** EXTRACTED INFORMATION follows **
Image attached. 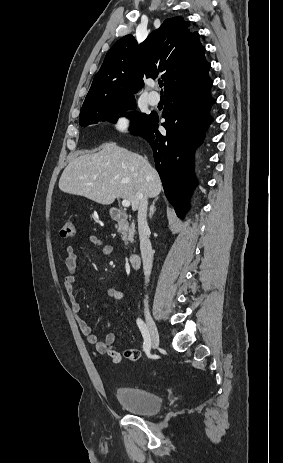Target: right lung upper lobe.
Listing matches in <instances>:
<instances>
[{
  "label": "right lung upper lobe",
  "mask_w": 283,
  "mask_h": 463,
  "mask_svg": "<svg viewBox=\"0 0 283 463\" xmlns=\"http://www.w3.org/2000/svg\"><path fill=\"white\" fill-rule=\"evenodd\" d=\"M189 26V22L176 16L166 19L140 45L132 35L118 40L107 52L83 105L134 97L143 86L142 77L161 74L166 93L208 75L210 63L205 59V48L198 32H191Z\"/></svg>",
  "instance_id": "obj_1"
}]
</instances>
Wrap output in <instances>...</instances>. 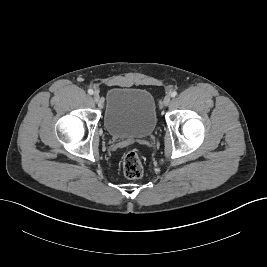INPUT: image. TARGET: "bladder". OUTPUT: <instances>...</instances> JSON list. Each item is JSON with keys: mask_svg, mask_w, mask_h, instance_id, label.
Wrapping results in <instances>:
<instances>
[{"mask_svg": "<svg viewBox=\"0 0 267 267\" xmlns=\"http://www.w3.org/2000/svg\"><path fill=\"white\" fill-rule=\"evenodd\" d=\"M103 123L114 138L150 136L157 123L153 95L142 88L112 87L106 94Z\"/></svg>", "mask_w": 267, "mask_h": 267, "instance_id": "bladder-1", "label": "bladder"}]
</instances>
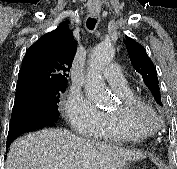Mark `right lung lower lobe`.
Returning a JSON list of instances; mask_svg holds the SVG:
<instances>
[{"instance_id": "1", "label": "right lung lower lobe", "mask_w": 177, "mask_h": 169, "mask_svg": "<svg viewBox=\"0 0 177 169\" xmlns=\"http://www.w3.org/2000/svg\"><path fill=\"white\" fill-rule=\"evenodd\" d=\"M56 121L51 117L43 115H25L19 117H11V123L9 127V133L7 137V148L14 139L23 133L36 130L42 127H54Z\"/></svg>"}]
</instances>
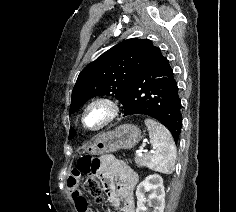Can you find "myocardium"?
<instances>
[{"label":"myocardium","mask_w":236,"mask_h":212,"mask_svg":"<svg viewBox=\"0 0 236 212\" xmlns=\"http://www.w3.org/2000/svg\"><path fill=\"white\" fill-rule=\"evenodd\" d=\"M95 107H102L105 110L106 115L104 120L98 126L90 127L86 124V116L88 112ZM118 114L119 106L114 100L107 97H96L85 105L81 114V123L86 130L98 131L113 122L117 118Z\"/></svg>","instance_id":"f54148a6"}]
</instances>
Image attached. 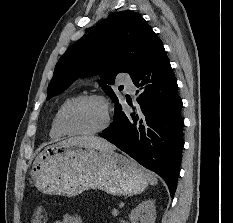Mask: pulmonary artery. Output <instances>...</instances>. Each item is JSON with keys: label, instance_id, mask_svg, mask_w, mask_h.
<instances>
[{"label": "pulmonary artery", "instance_id": "obj_1", "mask_svg": "<svg viewBox=\"0 0 233 223\" xmlns=\"http://www.w3.org/2000/svg\"><path fill=\"white\" fill-rule=\"evenodd\" d=\"M131 78H132L131 74H122V71H119V74H117V79H121L120 82L125 85L128 91L130 93H134L135 85L131 80Z\"/></svg>", "mask_w": 233, "mask_h": 223}]
</instances>
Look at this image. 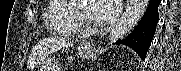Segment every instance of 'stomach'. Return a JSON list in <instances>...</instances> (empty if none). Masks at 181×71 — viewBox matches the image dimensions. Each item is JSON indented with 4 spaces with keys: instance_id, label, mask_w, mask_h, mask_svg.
<instances>
[{
    "instance_id": "0dacf381",
    "label": "stomach",
    "mask_w": 181,
    "mask_h": 71,
    "mask_svg": "<svg viewBox=\"0 0 181 71\" xmlns=\"http://www.w3.org/2000/svg\"><path fill=\"white\" fill-rule=\"evenodd\" d=\"M79 56L83 59H92L95 57V50L91 46H81L79 48ZM40 71H59L54 62L46 61L40 65Z\"/></svg>"
}]
</instances>
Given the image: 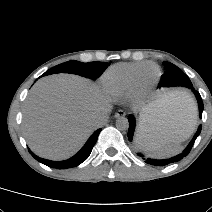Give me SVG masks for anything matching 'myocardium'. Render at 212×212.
<instances>
[{"label": "myocardium", "instance_id": "myocardium-1", "mask_svg": "<svg viewBox=\"0 0 212 212\" xmlns=\"http://www.w3.org/2000/svg\"><path fill=\"white\" fill-rule=\"evenodd\" d=\"M139 76H140V75H139ZM155 76H156V79H159V77H160L159 68H158V72L155 74ZM138 87H139V90H140V91H143V90L146 88V86H143L142 84H140Z\"/></svg>", "mask_w": 212, "mask_h": 212}]
</instances>
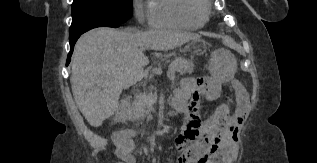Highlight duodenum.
Returning a JSON list of instances; mask_svg holds the SVG:
<instances>
[{
  "mask_svg": "<svg viewBox=\"0 0 317 163\" xmlns=\"http://www.w3.org/2000/svg\"><path fill=\"white\" fill-rule=\"evenodd\" d=\"M128 111H129V101L127 98H125L121 101L117 112L114 114L115 122L117 123L125 122L127 120ZM116 139H118V137Z\"/></svg>",
  "mask_w": 317,
  "mask_h": 163,
  "instance_id": "duodenum-1",
  "label": "duodenum"
}]
</instances>
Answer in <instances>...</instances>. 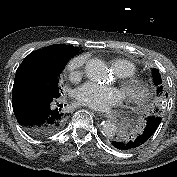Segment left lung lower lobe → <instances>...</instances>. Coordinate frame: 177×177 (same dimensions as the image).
<instances>
[{"label": "left lung lower lobe", "mask_w": 177, "mask_h": 177, "mask_svg": "<svg viewBox=\"0 0 177 177\" xmlns=\"http://www.w3.org/2000/svg\"><path fill=\"white\" fill-rule=\"evenodd\" d=\"M162 118L159 115L151 114L145 123V128L137 137H119L112 141L115 148L119 150H133L142 146L156 131Z\"/></svg>", "instance_id": "obj_1"}]
</instances>
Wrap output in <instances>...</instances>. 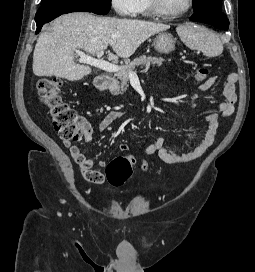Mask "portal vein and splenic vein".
I'll return each mask as SVG.
<instances>
[{"label":"portal vein and splenic vein","instance_id":"obj_1","mask_svg":"<svg viewBox=\"0 0 255 272\" xmlns=\"http://www.w3.org/2000/svg\"><path fill=\"white\" fill-rule=\"evenodd\" d=\"M76 53L78 54L79 61L83 62V63H87L89 65H93L95 67H98L104 71L107 72H118L120 71L121 67H119L118 65L114 64V63H110L107 61H104L101 57L103 55V51H99L97 53V58H94L90 55H86L84 52H82L81 50H76ZM130 76L135 75V72L131 71L129 72Z\"/></svg>","mask_w":255,"mask_h":272}]
</instances>
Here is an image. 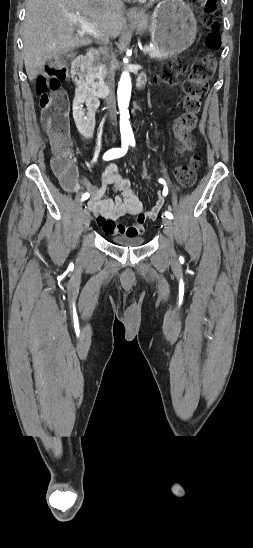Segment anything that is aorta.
I'll return each instance as SVG.
<instances>
[{
	"label": "aorta",
	"mask_w": 253,
	"mask_h": 548,
	"mask_svg": "<svg viewBox=\"0 0 253 548\" xmlns=\"http://www.w3.org/2000/svg\"><path fill=\"white\" fill-rule=\"evenodd\" d=\"M131 96V78L128 72H123L118 84V105L121 113L120 130L122 138H132L133 132L129 123L128 105Z\"/></svg>",
	"instance_id": "aorta-1"
}]
</instances>
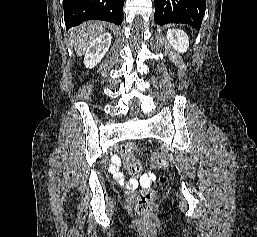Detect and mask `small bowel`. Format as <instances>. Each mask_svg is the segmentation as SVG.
Returning a JSON list of instances; mask_svg holds the SVG:
<instances>
[{
	"label": "small bowel",
	"instance_id": "obj_1",
	"mask_svg": "<svg viewBox=\"0 0 257 237\" xmlns=\"http://www.w3.org/2000/svg\"><path fill=\"white\" fill-rule=\"evenodd\" d=\"M120 164H121V161L119 160V158H114V160L110 166V172L115 176V178L119 182H124V181H126V178H125V175L119 171ZM152 178H153L152 174L143 175L139 178L138 181L142 185H147Z\"/></svg>",
	"mask_w": 257,
	"mask_h": 237
}]
</instances>
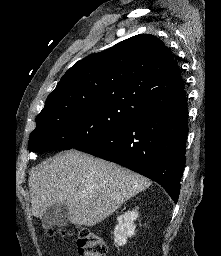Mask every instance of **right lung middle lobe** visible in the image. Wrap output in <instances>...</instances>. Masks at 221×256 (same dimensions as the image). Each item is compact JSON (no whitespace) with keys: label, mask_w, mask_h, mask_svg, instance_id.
I'll return each mask as SVG.
<instances>
[{"label":"right lung middle lobe","mask_w":221,"mask_h":256,"mask_svg":"<svg viewBox=\"0 0 221 256\" xmlns=\"http://www.w3.org/2000/svg\"><path fill=\"white\" fill-rule=\"evenodd\" d=\"M131 110L97 104L40 114L30 134L28 148L33 152L68 150L85 145L134 118Z\"/></svg>","instance_id":"obj_1"}]
</instances>
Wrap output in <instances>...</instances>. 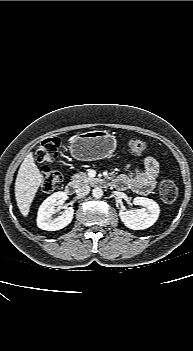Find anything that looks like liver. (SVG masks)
Returning <instances> with one entry per match:
<instances>
[{"instance_id": "1", "label": "liver", "mask_w": 193, "mask_h": 351, "mask_svg": "<svg viewBox=\"0 0 193 351\" xmlns=\"http://www.w3.org/2000/svg\"><path fill=\"white\" fill-rule=\"evenodd\" d=\"M43 180L33 154L30 152L24 158L15 181V199L24 217L28 216L31 203Z\"/></svg>"}]
</instances>
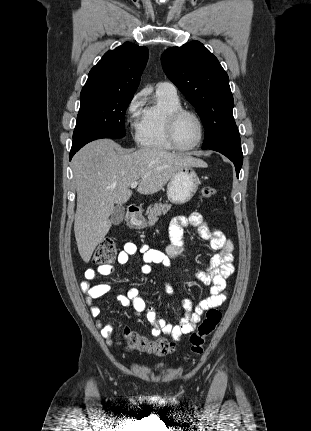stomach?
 I'll list each match as a JSON object with an SVG mask.
<instances>
[{"label":"stomach","mask_w":311,"mask_h":431,"mask_svg":"<svg viewBox=\"0 0 311 431\" xmlns=\"http://www.w3.org/2000/svg\"><path fill=\"white\" fill-rule=\"evenodd\" d=\"M200 184L198 174H196L191 166L183 168L168 182L166 190L167 200L171 204H176V206L187 204L195 196ZM127 225L128 227H132V229H143V227H147V219L144 216H131L127 219Z\"/></svg>","instance_id":"stomach-1"}]
</instances>
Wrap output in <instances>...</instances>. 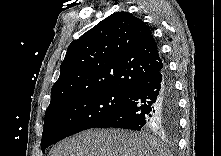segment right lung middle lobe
Returning a JSON list of instances; mask_svg holds the SVG:
<instances>
[{
  "label": "right lung middle lobe",
  "mask_w": 221,
  "mask_h": 156,
  "mask_svg": "<svg viewBox=\"0 0 221 156\" xmlns=\"http://www.w3.org/2000/svg\"><path fill=\"white\" fill-rule=\"evenodd\" d=\"M129 93L98 91L73 96L47 108L41 149H45L70 135L93 128L127 100Z\"/></svg>",
  "instance_id": "1"
}]
</instances>
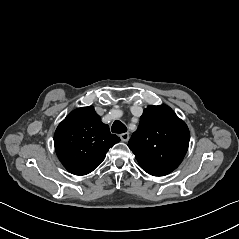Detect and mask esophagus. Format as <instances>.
I'll return each instance as SVG.
<instances>
[{
	"mask_svg": "<svg viewBox=\"0 0 239 239\" xmlns=\"http://www.w3.org/2000/svg\"><path fill=\"white\" fill-rule=\"evenodd\" d=\"M119 137H120V139H121L122 141H128L130 135H129V132H126V133L120 134Z\"/></svg>",
	"mask_w": 239,
	"mask_h": 239,
	"instance_id": "esophagus-1",
	"label": "esophagus"
}]
</instances>
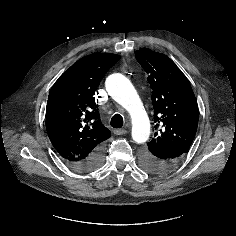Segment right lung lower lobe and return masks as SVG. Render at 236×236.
<instances>
[{
	"label": "right lung lower lobe",
	"instance_id": "right-lung-lower-lobe-1",
	"mask_svg": "<svg viewBox=\"0 0 236 236\" xmlns=\"http://www.w3.org/2000/svg\"><path fill=\"white\" fill-rule=\"evenodd\" d=\"M72 169L80 172H91L101 166L104 160L103 145L97 147L88 157L81 160H70L62 158Z\"/></svg>",
	"mask_w": 236,
	"mask_h": 236
}]
</instances>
** End of EXTRACTED INFORMATION **
> _YOUR OBJECTIVE_
Line by line, reproduce exactly the lines from the one containing "Segment right lung lower" through the final line of the material, both included, leaving every picture out.

> _EXPECTED ANSWER_
Segment right lung lower lobe and return masks as SVG. Render at 236×236.
<instances>
[{
	"label": "right lung lower lobe",
	"instance_id": "right-lung-lower-lobe-1",
	"mask_svg": "<svg viewBox=\"0 0 236 236\" xmlns=\"http://www.w3.org/2000/svg\"><path fill=\"white\" fill-rule=\"evenodd\" d=\"M72 169L80 172H91L101 166L104 160L103 145L97 147L88 157L81 160H70L62 158Z\"/></svg>",
	"mask_w": 236,
	"mask_h": 236
}]
</instances>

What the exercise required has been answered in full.